Luiz Fernando Veríssimo*
A realeza é paga para ser o teatro do poder
Os ingleses
fizeram a primeira revolução republicana da História, mas, sabiamente,
voltaram atrás e mantiveram a monarquia, intuindo que um poder não pode
governar e dar espetáculo ao mesmo tempo. Na Inglaterra, o parlamento
governa e a monarquia dá o espetáculo. A sabedoria da decisão se
confirmou na era dos tabloides, para a qual o parlamento tem dado sua
cota de escândalos e assunto, mas nada parecidos com os fornecidos pela
família real. Pois o que são os rituais cotidianos e pecados venais de
plebeus comparados com a pompa e as indiscrições de príncipes e
princesas? A realeza é paga para ser o teatro do poder, uma
representação do Estado como drama familiar, como sitcom, para inspirar,
divertir ou indignar os súditos. Ou enternecê-los com cada novo bebê da
Kate. Enquanto isso, os parlamentares governam.
No
Brasil, ao contrário, somos anti-ingleses. Aqui o rei e sua família dão a
sua cota de escândalo e assunto, mas o parlamento e o judiciário é que
têm dado o espetáculo. Nos revelam a sua intimidade, os seus conflitos
de lealdades e escrúpulos, os seus podres, as suas culpas e expiações - e
seus pseudopríncipes, pseudoprincesas e maus atores - e concentram o
interesse da imprensa e do público. O rei reteve alguns privilégios da
monarquia absoluta, anteriores a todas as revoluções, mas os escândalos
do palácio não se comparam aos escândalos do parlamento e das cortes.

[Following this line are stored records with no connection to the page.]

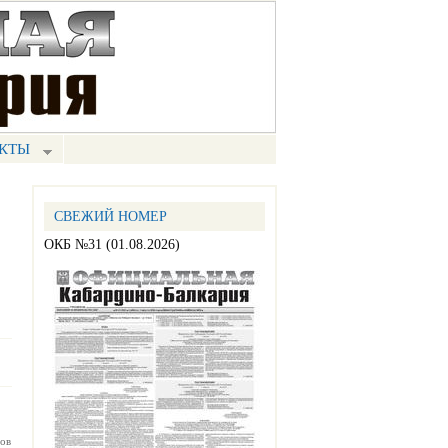
КТЫ
СВЕЖИЙ НОМЕР
ОКБ №31 (01.08.2026)
ов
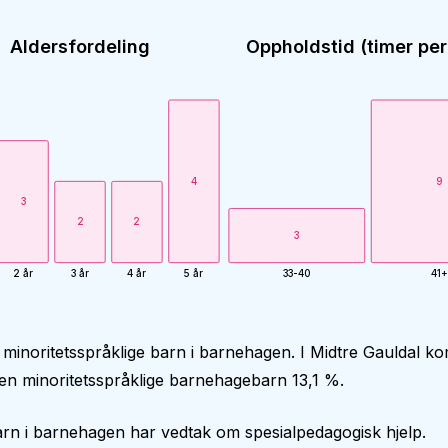
Aldersfordeling
Oppholdstid (timer per
4
9
3
2
2
3
2 år
3 år
4 år
5 år
33-40
41+
 minoritetsspråklige barn i barnehagen. I Midtre Gauldal 
en minoritetsspråklige barnehagebarn 13,1 %.
rn i barnehagen har vedtak om spesialpedagogisk hjelp.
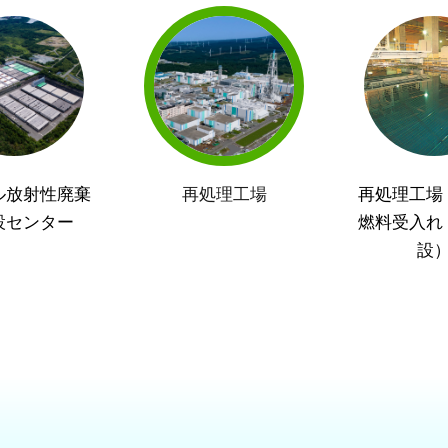
ル放射性廃棄
再処理工場
再処理工場
設センター
燃料受入れ
設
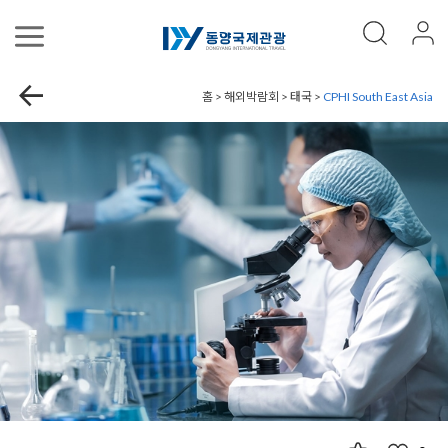
홈 > 해외박람회 > 태국 >
CPHI South East Asia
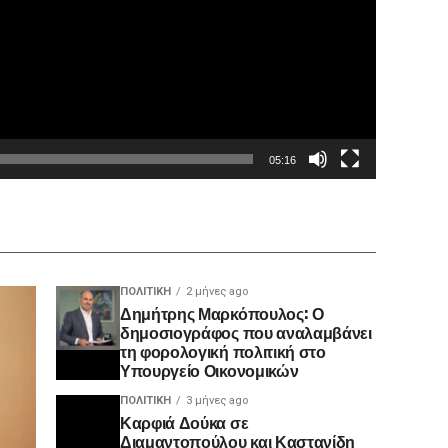
05:16
ΠΟΛΙΤΙΚΉ
2 μήνες ago
Δημήτρης Μαρκόπουλος: Ο
δημοσιογράφος που αναλαμβάνει
τη φορολογική πολιτική στο
Υπουργείο Οικονομικών
ΠΟΛΙΤΙΚΉ
3 μήνες ago
Καρφιά Δούκα σε
Διαμαντοπούλου και Καστανίδη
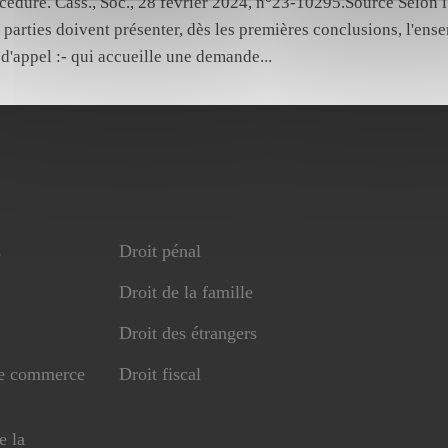
cédure. Cass., Soc., 28 février 2024, n°23-10295.Source Selon l'
es parties doivent présenter, dès les premières conclusions, l'ens
 d'appel :- qui accueille une demande...
s
Droit pénal
Droit de la famille
Droit des étrangers
de commerce
Droit fiscal
e la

Com todos os seus problemas, caminhando rapidamente para a irrelevância,
Temer não chega nem a ser uma figura trágica. O espetáculo que ele dá é
de uma vítima patética das circunstâncias que ele mesmo ajudou a criar,
com o golpe na Dilma.
Já se disse que o Brasil está várias revoluções atrasado. Se nem o fim
do feudalismo foi providenciado ainda, não se pode pensar em implantar o
sistema inglês aqui - como naquele anúncio que oferecia mudas de
árvores milenares - nem tentar acertar o funcionamento dessa nossa
monarquia parlamentar ao avesso para poupar nossos parlamentares da
desmoralização total. Na própria Inglaterra, já tem muita gente achando
que a monarquia é um anacronismo condenado, cujo custo não compensa o
teatro. Vão acabar dizendo o mesmo do Congresso brasileiro.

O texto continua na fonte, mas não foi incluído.